**RECORDS FOR THIS EXERCISE:**
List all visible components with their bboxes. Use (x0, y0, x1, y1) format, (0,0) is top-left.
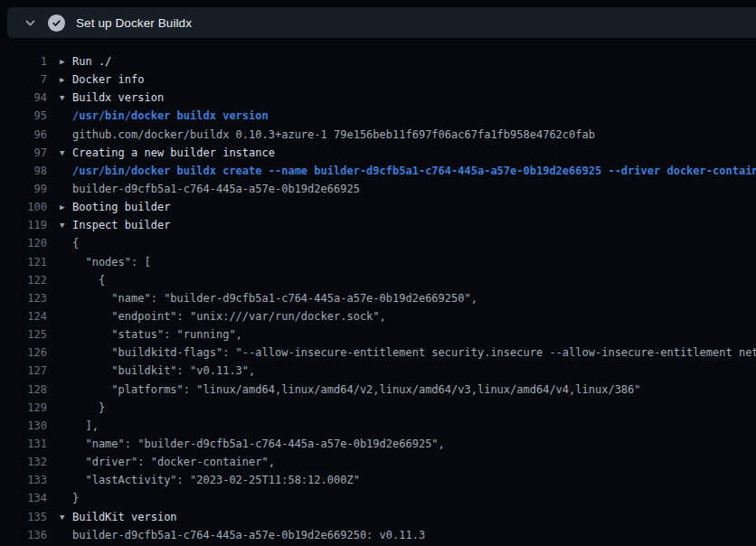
chevron-right-icon[interactable]: ▶ (47, 198, 72, 216)
log-line: 127 "buildkit": "v0.11.3", (0, 362, 756, 380)
log-line: 134} (0, 489, 756, 507)
log-group-title[interactable]: Creating a new builder instance (72, 144, 275, 162)
log-output-text: "lastActivity": "2023-02-25T11:58:12.000… (72, 471, 360, 489)
arrow-spacer (47, 307, 72, 325)
arrow-spacer (47, 162, 72, 180)
arrow-spacer (47, 526, 72, 544)
log-line: 97▼Creating a new builder instance (0, 144, 756, 162)
line-number-link[interactable]: 128 (0, 381, 47, 399)
log-output-text: "buildkitd-flags": "--allow-insecure-ent… (72, 344, 756, 362)
line-number-link[interactable]: 125 (0, 325, 47, 344)
log-output-text: } (72, 489, 79, 507)
line-number-link[interactable]: 130 (0, 417, 47, 435)
log-output-text: "name": "builder-d9cfb5a1-c764-445a-a57e… (72, 435, 445, 453)
log-group-title[interactable]: Docker info (72, 71, 144, 89)
arrow-spacer (47, 253, 72, 271)
log-line: 99builder-d9cfb5a1-c764-445a-a57e-0b19d2… (0, 180, 756, 198)
line-number-link[interactable]: 124 (0, 307, 47, 325)
log-group-title[interactable]: Inspect builder (72, 216, 170, 234)
log-output-text: ], (72, 417, 99, 435)
line-number-link[interactable]: 100 (0, 198, 47, 216)
line-number-link[interactable]: 119 (0, 216, 47, 234)
line-number-link[interactable]: 133 (0, 471, 47, 489)
arrow-spacer (47, 289, 72, 307)
line-number-link[interactable]: 120 (0, 234, 47, 252)
log-line: 1▶Run ./ (0, 52, 756, 71)
line-number-link[interactable]: 121 (0, 253, 47, 271)
log-line: 126 "buildkitd-flags": "--allow-insecure… (0, 344, 756, 362)
log-rows: 1▶Run ./7▶Docker info94▼Buildx version95… (0, 52, 756, 544)
line-number-link[interactable]: 94 (0, 89, 47, 107)
log-line: 124 "endpoint": "unix:///var/run/docker.… (0, 307, 756, 325)
workflow-log-page: Set up Docker Buildx 1▶Run ./7▶Docker in… (0, 0, 756, 546)
log-line: 136builder-d9cfb5a1-c764-445a-a57e-0b19d… (0, 526, 756, 544)
log-command-text: /usr/bin/docker buildx version (72, 107, 269, 125)
log-output-text: "endpoint": "unix:///var/run/docker.sock… (72, 307, 386, 325)
line-number-link[interactable]: 122 (0, 271, 47, 289)
log-output-text: { (72, 234, 79, 252)
log-output-text: github.com/docker/buildx 0.10.3+azure-1 … (72, 126, 595, 144)
line-number-link[interactable]: 135 (0, 508, 47, 526)
line-number-link[interactable]: 99 (0, 180, 47, 198)
line-number-link[interactable]: 129 (0, 399, 47, 417)
line-number-link[interactable]: 136 (0, 526, 47, 544)
arrow-spacer (47, 271, 72, 289)
line-number-link[interactable]: 1 (0, 52, 47, 71)
log-output-text: "status": "running", (72, 325, 242, 344)
arrow-spacer (47, 435, 72, 453)
chevron-down-icon[interactable]: ▼ (47, 89, 72, 107)
log-group-title[interactable]: Run ./ (72, 52, 111, 71)
arrow-spacer (47, 489, 72, 507)
line-number-link[interactable]: 98 (0, 162, 47, 180)
chevron-down-icon[interactable]: ▼ (47, 144, 72, 162)
arrow-spacer (47, 325, 72, 344)
arrow-spacer (47, 107, 72, 125)
chevron-down-icon[interactable]: ▼ (47, 508, 72, 526)
line-number-link[interactable]: 123 (0, 289, 47, 307)
log-line: 131 "name": "builder-d9cfb5a1-c764-445a-… (0, 435, 756, 453)
chevron-down-icon[interactable]: ▼ (47, 216, 72, 234)
line-number-link[interactable]: 134 (0, 489, 47, 507)
log-output-text: } (72, 399, 105, 417)
chevron-down-icon[interactable] (24, 17, 36, 29)
arrow-spacer (47, 417, 72, 435)
log-line: 98/usr/bin/docker buildx create --name b… (0, 162, 756, 180)
chevron-right-icon[interactable]: ▶ (47, 71, 72, 89)
log-group-title[interactable]: Booting builder (72, 198, 170, 216)
arrow-spacer (47, 234, 72, 252)
log-output-text: builder-d9cfb5a1-c764-445a-a57e-0b19d2e6… (72, 180, 360, 198)
log-line: 96github.com/docker/buildx 0.10.3+azure-… (0, 126, 756, 144)
chevron-right-icon[interactable]: ▶ (47, 52, 72, 71)
line-number-link[interactable]: 132 (0, 453, 47, 471)
line-number-link[interactable]: 126 (0, 344, 47, 362)
log-output-text: "buildkit": "v0.11.3", (72, 362, 255, 380)
log-line: 133 "lastActivity": "2023-02-25T11:58:12… (0, 471, 756, 489)
log-group-title[interactable]: Buildx version (72, 89, 164, 107)
arrow-spacer (47, 399, 72, 417)
log-line: 129 } (0, 399, 756, 417)
arrow-spacer (47, 362, 72, 380)
log-line: 132 "driver": "docker-container", (0, 453, 756, 471)
line-number-link[interactable]: 96 (0, 126, 47, 144)
line-number-link[interactable]: 131 (0, 435, 47, 453)
arrow-spacer (47, 126, 72, 144)
log-line: 95/usr/bin/docker buildx version (0, 107, 756, 125)
log-line: 120{ (0, 234, 756, 252)
arrow-spacer (47, 381, 72, 399)
log-line: 121 "nodes": [ (0, 253, 756, 271)
log-line: 7▶Docker info (0, 71, 756, 89)
line-number-link[interactable]: 97 (0, 144, 47, 162)
line-number-link[interactable]: 7 (0, 71, 47, 89)
log-group-title[interactable]: BuildKit version (72, 508, 177, 526)
arrow-spacer (47, 453, 72, 471)
arrow-spacer (47, 180, 72, 198)
log-line: 100▶Booting builder (0, 198, 756, 216)
line-number-link[interactable]: 127 (0, 362, 47, 380)
arrow-spacer (47, 471, 72, 489)
log-line: 130 ], (0, 417, 756, 435)
line-number-link[interactable]: 95 (0, 107, 47, 125)
log-line: 122 { (0, 271, 756, 289)
log-line: 125 "status": "running", (0, 325, 756, 344)
log-command-text: /usr/bin/docker buildx create --name bui… (72, 162, 756, 180)
step-header[interactable]: Set up Docker Buildx (7, 7, 756, 38)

**TASK REQUIREMENTS:** Search the material above for lines containing the string "command", then pull them out.

**ANSWER BELOW:**
log-command-text: /usr/bin/docker buildx version (72, 107, 269, 125)
log-command-text: /usr/bin/docker buildx create --name bui… (72, 162, 756, 180)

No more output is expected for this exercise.